After a decade of seeing games and other entertainment products being put together, I’ve noticed a trend that the development teams that don’t settle for the low-hanging fruit, and the game directors that influence people to come up with “better”, tend to be the ones to produce the great games that make a lasting impact. (while having a stern producer to prevent them from flying off the rails)
Chris DeLeon over at HobbyGameDev has put some good advice on getting to good ideas.
His advice on writing down ideas, not hording secrets, and trying out ideas is exactly what those teams and directors do to get past the first things that jump into their heads. Always assume that the first solution that pops into your head is the same solution that will pop into everyone’s head. There’s also another side to getting to the good ideas, and that’s being able to switch back and forth between a creative mind and a working mind.
If you’ve never seen John Cleese on the matter, his lecture is worth the view.

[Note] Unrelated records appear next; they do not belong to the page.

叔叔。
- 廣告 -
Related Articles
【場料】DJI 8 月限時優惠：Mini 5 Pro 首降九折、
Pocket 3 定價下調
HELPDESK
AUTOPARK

Creativity isn’t a talent; it’s a way of operating. And you need to find a way to separate your rational, worrying mind from your playful one that doesn’t care if the world is falling apart because it has spotted something neat. This is a point I’ve brushed on in the live game development show and in some past posts, but it’s absolutely critical to find a method to separate those two mindsets. As John Cleese puts it: the open mind, and the closed mind.
The method is going to vary from person to person and it’s going to depend on your environment. If you had all the money in the world to throw at it, the easiest way would be to have two offices: one, your working room, the one with your computer, the one with all of your to-do lists and tasks to be done; the other, your playroom, the one with all of the irrelevant pictures, books, toys, sheets of note and drawing paper, and a pen. However, if you’re like me, and most people, you don’ t have the luxury of setting up two rooms. So, if you can’t separate those two mindsets by space, you have to separate them by time.

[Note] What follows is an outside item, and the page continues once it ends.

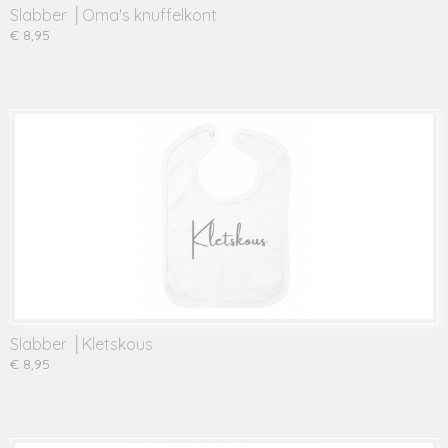
Slabber │Oma's knuffelkont
€ 8,95
Slabber │Kletskous
€ 8,95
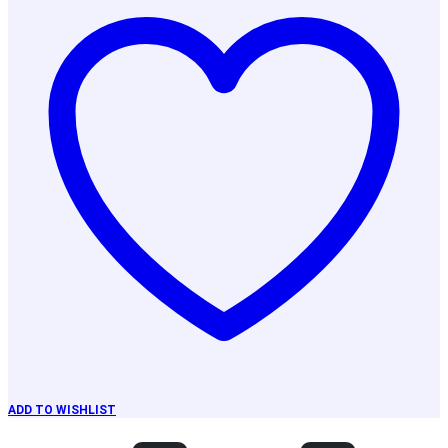
ADD TO WISHLIST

You have to dedicate a certain day or days of the week, or a certain time period where you absolutely refuse to work or do anything productive. A chunk of about two hours. And at first, it’s going to be hard. Your mind remembers that giant list of things you still have to do! When you first see those sheets of blank paper, you won’t know what to put on them. But don’t worry. Even if you spend the chunk of scheduled time doing nothing but staring at the walls, it’s training. That block of time is training your mind to let go of the “important stuff” and eventually, once your mind feels safe letting go, it’ll open up, ideas will start to flow in, and the ideas you have will be less derivative, more creative.

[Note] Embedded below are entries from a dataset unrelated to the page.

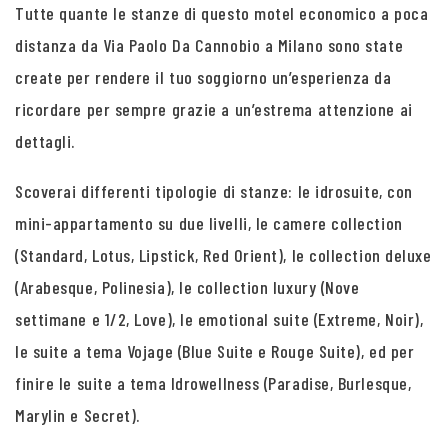
Tutte quante le stanze di questo motel economico a poca
distanza da Via Paolo Da Cannobio a Milano sono state
create per rendere il tuo soggiorno un’esperienza da
ricordare per sempre grazie a un’estrema attenzione ai
dettagli.
Scoverai differenti tipologie di stanze: le idrosuite, con
mini-appartamento su due livelli, le camere collection
(Standard, Lotus, Lipstick, Red Orient), le collection deluxe
(Arabesque, Polinesia), le collection luxury (Nove
settimane e 1/2, Love), le emotional suite (Extreme, Noir),
le suite a tema Vojage (Blue Suite e Rouge Suite), ed per
finire le suite a tema Idrowellness (Paradise, Burlesque,
Marylin e Secret).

This is one spot where that Agile-style to-do list comes in handy. If you decide ahead of time exactly how many hours you devote to your closed mind-the one that gets things done, then you can devote the rest of your time to “not getting things done”. If you have to, make a task for yourself “not to get things done” and play. Just play. See where your mind takes you, and protect that block of time no matter what. Make sure your phone is off, make sure your internet is disconnected, make sure your family or coworkers leave you alone, make sure there is nothing that will distract you. Your productive mind will fight you, because it knows that nothing is being done during that time, but creativity is what changes the world, so it should become your most important task.